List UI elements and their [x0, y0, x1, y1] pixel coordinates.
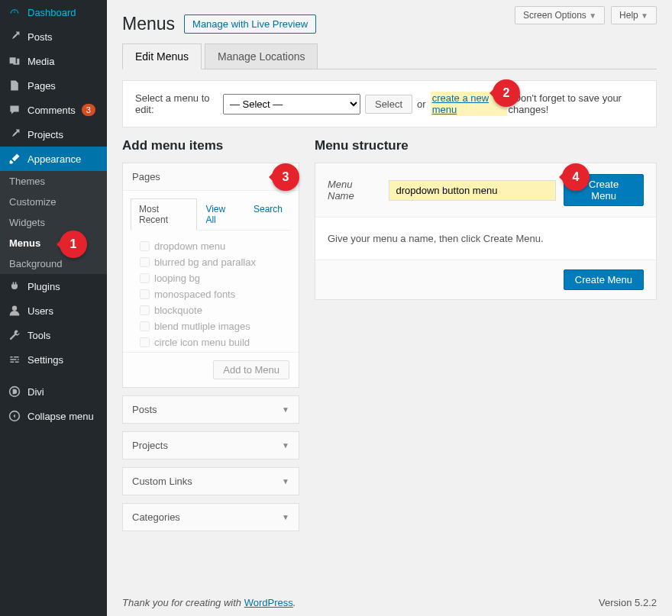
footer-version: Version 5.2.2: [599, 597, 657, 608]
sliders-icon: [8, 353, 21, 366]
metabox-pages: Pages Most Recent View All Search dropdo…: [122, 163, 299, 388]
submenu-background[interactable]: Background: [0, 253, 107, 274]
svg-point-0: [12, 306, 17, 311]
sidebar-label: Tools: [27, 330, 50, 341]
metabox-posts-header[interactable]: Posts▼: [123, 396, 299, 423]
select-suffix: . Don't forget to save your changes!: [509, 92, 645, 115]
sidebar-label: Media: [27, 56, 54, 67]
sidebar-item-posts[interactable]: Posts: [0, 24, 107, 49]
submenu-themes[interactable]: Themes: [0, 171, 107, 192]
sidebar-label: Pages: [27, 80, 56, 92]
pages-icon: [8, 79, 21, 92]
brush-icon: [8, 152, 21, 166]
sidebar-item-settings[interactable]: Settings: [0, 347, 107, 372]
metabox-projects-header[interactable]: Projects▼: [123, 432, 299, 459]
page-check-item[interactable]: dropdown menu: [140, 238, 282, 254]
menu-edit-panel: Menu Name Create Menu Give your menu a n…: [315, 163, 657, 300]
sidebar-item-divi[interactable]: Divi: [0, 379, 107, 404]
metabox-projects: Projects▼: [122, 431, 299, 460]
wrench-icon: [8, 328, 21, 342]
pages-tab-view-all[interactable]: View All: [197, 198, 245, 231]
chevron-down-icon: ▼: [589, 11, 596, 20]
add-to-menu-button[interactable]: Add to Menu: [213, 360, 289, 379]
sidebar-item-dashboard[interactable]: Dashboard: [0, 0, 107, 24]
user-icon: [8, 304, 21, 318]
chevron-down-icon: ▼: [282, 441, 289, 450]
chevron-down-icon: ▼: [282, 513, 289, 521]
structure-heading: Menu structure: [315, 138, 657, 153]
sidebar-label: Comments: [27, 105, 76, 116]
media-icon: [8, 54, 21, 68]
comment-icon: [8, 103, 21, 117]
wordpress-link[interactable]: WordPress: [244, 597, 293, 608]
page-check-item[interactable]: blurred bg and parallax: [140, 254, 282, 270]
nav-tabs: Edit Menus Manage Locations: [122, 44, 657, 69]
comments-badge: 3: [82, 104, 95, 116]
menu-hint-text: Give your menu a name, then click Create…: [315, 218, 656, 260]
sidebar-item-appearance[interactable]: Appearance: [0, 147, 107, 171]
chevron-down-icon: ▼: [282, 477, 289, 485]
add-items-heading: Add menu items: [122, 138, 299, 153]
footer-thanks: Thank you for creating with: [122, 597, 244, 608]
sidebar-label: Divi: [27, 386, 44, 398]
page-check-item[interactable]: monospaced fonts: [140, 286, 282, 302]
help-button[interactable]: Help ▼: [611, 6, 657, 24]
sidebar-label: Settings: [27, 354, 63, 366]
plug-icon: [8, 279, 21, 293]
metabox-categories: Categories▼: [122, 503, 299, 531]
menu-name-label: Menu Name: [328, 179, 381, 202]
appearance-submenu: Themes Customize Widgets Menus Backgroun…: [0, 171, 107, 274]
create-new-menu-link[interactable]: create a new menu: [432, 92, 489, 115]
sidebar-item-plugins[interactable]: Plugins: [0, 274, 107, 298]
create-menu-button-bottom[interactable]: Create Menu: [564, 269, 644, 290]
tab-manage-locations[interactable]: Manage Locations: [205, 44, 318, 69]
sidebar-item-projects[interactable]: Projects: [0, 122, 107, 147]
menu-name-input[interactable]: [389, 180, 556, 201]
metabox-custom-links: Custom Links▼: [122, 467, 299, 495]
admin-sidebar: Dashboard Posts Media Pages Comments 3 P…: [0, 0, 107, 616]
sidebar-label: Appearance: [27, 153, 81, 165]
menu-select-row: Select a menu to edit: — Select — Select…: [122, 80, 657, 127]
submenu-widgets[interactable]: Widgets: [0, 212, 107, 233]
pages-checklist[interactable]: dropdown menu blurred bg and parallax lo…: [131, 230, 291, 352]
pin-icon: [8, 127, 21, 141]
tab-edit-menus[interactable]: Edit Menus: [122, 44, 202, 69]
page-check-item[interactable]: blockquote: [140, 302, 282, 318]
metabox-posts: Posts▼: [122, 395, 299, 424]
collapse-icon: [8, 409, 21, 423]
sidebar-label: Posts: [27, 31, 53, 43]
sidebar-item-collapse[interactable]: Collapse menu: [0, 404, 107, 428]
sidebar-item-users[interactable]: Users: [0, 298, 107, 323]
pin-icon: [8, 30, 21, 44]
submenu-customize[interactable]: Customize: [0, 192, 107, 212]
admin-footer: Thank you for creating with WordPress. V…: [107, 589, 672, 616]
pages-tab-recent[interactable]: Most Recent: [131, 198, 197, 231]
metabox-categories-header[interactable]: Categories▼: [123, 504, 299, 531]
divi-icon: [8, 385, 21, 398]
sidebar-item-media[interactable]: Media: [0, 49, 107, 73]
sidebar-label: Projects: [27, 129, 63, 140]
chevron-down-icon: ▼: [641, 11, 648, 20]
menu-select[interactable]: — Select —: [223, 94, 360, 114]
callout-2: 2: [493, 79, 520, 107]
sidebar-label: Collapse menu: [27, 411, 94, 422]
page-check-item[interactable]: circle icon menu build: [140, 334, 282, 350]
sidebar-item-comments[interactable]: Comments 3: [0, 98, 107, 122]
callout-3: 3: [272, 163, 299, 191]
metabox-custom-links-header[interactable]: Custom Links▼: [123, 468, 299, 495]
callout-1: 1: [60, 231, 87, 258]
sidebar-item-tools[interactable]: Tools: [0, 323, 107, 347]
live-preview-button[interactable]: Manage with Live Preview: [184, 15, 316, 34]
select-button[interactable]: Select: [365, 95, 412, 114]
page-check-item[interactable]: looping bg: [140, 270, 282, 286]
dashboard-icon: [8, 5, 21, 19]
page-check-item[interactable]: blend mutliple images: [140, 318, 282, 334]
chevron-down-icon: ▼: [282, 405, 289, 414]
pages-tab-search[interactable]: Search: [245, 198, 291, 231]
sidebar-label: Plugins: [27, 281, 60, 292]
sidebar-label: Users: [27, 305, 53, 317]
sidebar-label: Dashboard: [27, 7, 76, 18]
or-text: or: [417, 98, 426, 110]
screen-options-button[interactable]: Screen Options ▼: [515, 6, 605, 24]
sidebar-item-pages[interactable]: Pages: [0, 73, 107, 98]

--

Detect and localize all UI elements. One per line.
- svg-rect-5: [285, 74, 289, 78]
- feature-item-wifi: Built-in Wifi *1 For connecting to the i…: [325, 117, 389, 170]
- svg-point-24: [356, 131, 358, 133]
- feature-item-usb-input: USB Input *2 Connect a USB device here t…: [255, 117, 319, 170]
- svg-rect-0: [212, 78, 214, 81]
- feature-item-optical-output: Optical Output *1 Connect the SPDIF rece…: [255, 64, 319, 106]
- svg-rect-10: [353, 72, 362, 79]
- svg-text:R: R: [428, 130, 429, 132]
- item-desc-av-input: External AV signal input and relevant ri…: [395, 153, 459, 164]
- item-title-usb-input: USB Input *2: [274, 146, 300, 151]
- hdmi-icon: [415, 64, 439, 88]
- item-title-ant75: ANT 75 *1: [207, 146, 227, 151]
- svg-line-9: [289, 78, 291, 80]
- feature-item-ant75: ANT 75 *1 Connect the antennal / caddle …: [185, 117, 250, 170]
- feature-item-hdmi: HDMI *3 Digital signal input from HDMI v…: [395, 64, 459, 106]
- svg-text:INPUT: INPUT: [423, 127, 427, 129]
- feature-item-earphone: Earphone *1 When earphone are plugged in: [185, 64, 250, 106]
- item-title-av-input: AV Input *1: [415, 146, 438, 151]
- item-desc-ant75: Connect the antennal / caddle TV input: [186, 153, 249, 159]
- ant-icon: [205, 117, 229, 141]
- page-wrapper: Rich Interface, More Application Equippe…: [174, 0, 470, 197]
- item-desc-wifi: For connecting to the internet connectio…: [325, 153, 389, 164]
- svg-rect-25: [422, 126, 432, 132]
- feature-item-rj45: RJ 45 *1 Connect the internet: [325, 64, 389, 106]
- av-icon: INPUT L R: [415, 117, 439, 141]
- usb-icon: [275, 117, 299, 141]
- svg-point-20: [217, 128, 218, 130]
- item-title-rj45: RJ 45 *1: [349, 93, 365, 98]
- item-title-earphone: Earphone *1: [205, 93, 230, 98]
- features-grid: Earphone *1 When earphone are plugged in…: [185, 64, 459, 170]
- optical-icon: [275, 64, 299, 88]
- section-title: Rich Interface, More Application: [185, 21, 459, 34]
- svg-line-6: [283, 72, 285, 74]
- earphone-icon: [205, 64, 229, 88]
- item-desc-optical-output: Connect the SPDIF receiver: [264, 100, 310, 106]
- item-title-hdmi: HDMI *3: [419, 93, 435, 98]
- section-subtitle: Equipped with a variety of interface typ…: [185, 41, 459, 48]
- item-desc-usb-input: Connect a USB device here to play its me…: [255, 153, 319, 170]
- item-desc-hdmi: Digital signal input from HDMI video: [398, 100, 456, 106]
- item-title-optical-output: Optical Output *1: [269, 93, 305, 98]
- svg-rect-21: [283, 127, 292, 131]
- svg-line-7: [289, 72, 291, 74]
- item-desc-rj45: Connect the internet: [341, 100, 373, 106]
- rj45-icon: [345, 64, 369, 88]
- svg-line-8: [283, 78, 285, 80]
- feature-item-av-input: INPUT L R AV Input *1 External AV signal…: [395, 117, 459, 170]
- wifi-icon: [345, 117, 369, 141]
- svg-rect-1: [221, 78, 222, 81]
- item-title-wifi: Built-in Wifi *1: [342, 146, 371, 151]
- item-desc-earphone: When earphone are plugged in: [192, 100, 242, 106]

==

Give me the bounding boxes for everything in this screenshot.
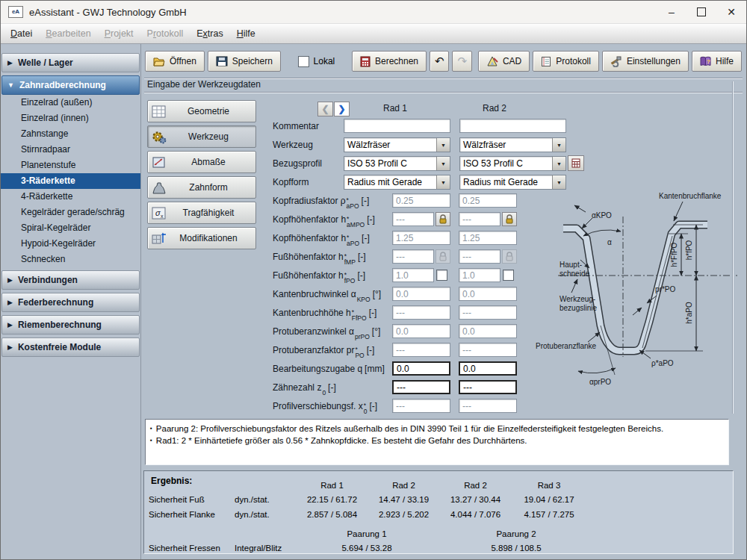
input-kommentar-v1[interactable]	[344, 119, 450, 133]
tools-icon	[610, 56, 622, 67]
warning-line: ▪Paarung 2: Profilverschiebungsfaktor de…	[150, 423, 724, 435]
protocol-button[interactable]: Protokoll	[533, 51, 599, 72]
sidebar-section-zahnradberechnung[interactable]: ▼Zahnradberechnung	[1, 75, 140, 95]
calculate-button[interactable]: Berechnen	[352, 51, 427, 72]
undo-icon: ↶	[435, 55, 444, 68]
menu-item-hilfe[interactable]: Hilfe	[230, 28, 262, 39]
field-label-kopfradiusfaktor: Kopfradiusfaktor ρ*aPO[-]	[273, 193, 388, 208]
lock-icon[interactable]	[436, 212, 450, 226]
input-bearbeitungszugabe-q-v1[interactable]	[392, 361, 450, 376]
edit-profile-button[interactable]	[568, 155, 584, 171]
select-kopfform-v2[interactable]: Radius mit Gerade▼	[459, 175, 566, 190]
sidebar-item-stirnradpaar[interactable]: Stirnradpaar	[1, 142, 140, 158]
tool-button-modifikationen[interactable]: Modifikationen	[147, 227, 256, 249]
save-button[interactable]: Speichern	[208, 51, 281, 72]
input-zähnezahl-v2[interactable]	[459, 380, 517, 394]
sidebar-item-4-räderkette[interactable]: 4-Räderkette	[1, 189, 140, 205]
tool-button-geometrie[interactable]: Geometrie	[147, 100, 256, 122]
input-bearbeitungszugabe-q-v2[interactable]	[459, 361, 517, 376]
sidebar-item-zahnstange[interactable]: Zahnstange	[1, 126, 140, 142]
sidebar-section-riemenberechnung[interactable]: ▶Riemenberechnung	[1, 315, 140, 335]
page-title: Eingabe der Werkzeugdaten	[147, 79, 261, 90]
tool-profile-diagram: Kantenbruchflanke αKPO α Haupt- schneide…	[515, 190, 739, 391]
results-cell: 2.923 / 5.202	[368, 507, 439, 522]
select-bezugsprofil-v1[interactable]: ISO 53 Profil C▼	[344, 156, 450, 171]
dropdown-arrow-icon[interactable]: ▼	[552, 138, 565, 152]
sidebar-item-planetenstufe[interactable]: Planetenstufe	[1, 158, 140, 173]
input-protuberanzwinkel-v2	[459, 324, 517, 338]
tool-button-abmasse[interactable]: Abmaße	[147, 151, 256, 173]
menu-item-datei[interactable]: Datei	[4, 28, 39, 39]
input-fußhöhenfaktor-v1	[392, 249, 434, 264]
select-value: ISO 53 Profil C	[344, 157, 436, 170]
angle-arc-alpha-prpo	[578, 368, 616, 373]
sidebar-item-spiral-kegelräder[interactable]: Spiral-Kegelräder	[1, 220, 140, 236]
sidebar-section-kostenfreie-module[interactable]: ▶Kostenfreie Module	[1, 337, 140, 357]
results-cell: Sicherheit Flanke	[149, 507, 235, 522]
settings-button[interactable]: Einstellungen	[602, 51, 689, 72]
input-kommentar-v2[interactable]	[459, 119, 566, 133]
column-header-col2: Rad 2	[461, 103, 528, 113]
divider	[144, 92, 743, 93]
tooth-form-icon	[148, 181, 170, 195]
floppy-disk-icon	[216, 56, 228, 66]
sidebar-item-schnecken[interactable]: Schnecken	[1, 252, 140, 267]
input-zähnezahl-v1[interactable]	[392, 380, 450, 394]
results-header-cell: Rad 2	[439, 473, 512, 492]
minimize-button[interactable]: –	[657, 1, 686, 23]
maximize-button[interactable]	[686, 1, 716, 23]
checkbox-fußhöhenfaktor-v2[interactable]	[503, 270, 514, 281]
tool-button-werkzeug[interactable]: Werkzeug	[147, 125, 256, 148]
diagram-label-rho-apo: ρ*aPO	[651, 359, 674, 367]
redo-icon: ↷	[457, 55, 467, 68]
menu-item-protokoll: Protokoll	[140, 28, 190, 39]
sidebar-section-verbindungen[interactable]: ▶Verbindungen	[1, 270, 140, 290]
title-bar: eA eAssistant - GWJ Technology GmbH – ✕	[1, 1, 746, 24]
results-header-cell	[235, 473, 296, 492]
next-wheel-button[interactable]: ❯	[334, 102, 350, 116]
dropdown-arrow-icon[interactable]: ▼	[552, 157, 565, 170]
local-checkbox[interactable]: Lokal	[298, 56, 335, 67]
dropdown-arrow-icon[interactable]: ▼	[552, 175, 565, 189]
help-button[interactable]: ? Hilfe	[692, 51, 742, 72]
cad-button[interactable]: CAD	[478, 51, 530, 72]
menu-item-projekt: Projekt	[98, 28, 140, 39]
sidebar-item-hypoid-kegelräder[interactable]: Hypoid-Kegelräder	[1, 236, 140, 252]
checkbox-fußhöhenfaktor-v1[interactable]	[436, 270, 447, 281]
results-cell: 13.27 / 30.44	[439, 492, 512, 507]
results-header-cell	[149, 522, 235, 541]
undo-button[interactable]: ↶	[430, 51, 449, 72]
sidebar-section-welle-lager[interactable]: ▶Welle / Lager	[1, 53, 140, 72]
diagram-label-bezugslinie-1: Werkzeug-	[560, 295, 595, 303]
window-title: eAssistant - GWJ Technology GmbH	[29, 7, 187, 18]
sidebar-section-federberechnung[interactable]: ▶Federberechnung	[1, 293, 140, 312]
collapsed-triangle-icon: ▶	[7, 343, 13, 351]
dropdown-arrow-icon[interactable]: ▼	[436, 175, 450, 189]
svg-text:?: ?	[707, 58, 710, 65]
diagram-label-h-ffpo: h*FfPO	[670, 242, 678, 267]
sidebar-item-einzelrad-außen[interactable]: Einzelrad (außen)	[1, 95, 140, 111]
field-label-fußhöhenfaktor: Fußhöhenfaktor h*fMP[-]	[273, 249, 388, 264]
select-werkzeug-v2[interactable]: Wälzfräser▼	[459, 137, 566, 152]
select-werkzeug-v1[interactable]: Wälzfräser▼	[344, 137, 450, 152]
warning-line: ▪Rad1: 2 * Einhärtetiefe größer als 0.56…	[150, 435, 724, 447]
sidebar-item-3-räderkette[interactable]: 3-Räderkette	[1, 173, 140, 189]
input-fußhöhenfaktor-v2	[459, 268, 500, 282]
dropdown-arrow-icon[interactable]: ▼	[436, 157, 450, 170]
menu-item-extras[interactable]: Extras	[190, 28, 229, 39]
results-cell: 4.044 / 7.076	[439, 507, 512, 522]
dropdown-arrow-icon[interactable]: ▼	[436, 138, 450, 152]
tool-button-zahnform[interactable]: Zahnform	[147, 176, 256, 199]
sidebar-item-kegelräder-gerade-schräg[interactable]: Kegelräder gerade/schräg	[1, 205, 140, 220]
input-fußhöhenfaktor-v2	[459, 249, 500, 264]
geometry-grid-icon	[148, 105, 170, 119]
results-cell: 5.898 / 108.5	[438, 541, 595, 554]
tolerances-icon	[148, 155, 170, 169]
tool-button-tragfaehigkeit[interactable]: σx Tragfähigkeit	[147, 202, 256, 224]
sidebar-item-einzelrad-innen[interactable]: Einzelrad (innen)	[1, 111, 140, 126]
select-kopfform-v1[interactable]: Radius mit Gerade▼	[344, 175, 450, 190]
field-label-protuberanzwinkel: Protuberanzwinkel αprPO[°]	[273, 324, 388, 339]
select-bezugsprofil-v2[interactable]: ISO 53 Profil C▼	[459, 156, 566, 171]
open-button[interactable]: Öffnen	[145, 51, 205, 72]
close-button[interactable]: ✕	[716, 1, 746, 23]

__EXERCISE DESCRIPTION__
Show a copy of each line from the data that includes the word "field".

__ANSWER FOR THIS EXERCISE__
field-label-kopfradiusfaktor: Kopfradiusfaktor ρ*aPO[-]	[273, 193, 388, 208]
field-label-fußhöhenfaktor: Fußhöhenfaktor h*fMP[-]	[273, 249, 388, 264]
field-label-protuberanzwinkel: Protuberanzwinkel αprPO[°]	[273, 324, 388, 339]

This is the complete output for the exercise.